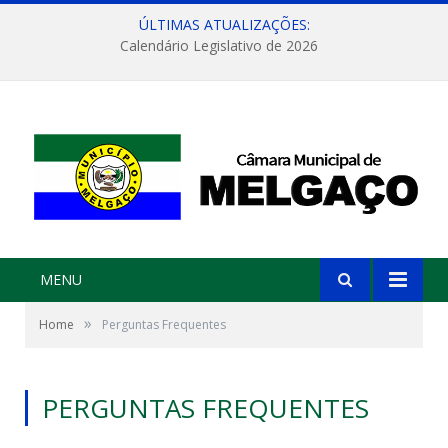
ÚLTIMAS ATUALIZAÇÕES:
Calendário Legislativo de 2026
MENU
»
Home
Perguntas Frequentes
PERGUNTAS FREQUENTES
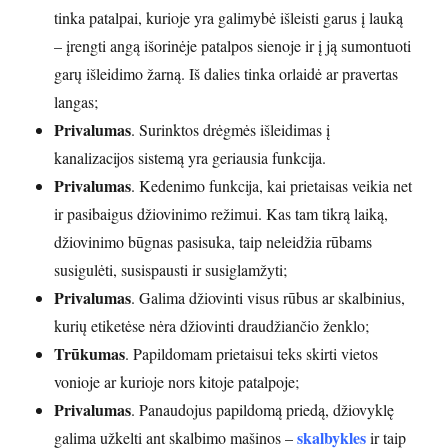
tinka patalpai, kurioje yra galimybė išleisti garus į lauką
– įrengti angą išorinėje patalpos sienoje ir į ją sumontuoti
garų išleidimo žarną. Iš dalies tinka orlaidė ar pravertas
langas;
Privalumas
. Surinktos drėgmės išleidimas į
kanalizacijos sistemą yra geriausia funkcija.
Privalumas
. Kedenimo funkcija, kai prietaisas veikia net
ir pasibaigus džiovinimo režimui. Kas tam tikrą laiką,
džiovinimo būgnas pasisuka, taip neleidžia rūbams
susigulėti, susispausti ir susiglamžyti;
Privalumas
. Galima džiovinti visus rūbus ar skalbinius,
kurių etiketėse nėra džiovinti draudžiančio ženklo;
Trūkumas
. Papildomam prietaisui teks skirti vietos
vonioje ar kurioje nors kitoje patalpoje;
Privalumas
. Panaudojus papildomą priedą, džiovyklę
skalbykles
galima užkelti ant skalbimo mašinos –
ir taip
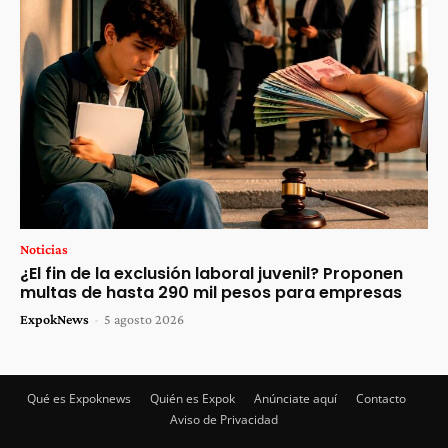
Noticias
¿El fin de la exclusión laboral juvenil? Proponen
multas de hasta 290 mil pesos para empresas
ExpokNews
-
5 agosto 2026
Qué es Expoknews
Quién es Expok
Anúnciate aquí
Contacto
Aviso de Privacidad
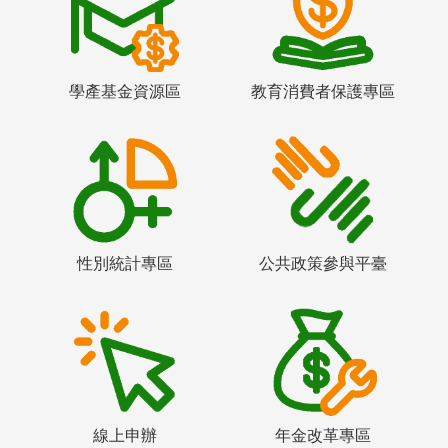
學產基金資源區
教育消費者保護專區
性別統計專區
公共政策參與平臺
線上申辦
年金改革專區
━━━━━━━━━━
**TASK TO COMPLETE**: Pictures aside, transcribe exactly the lines from the line containing "Aviso de Privacidad" through the final line of the material above.

**RESULT OF THE EXERCISE**:
Aviso de Privacidad
學產基金資源區
教育消費者保護專區
性別統計專區
公共政策參與平臺
線上申辦
年金改革專區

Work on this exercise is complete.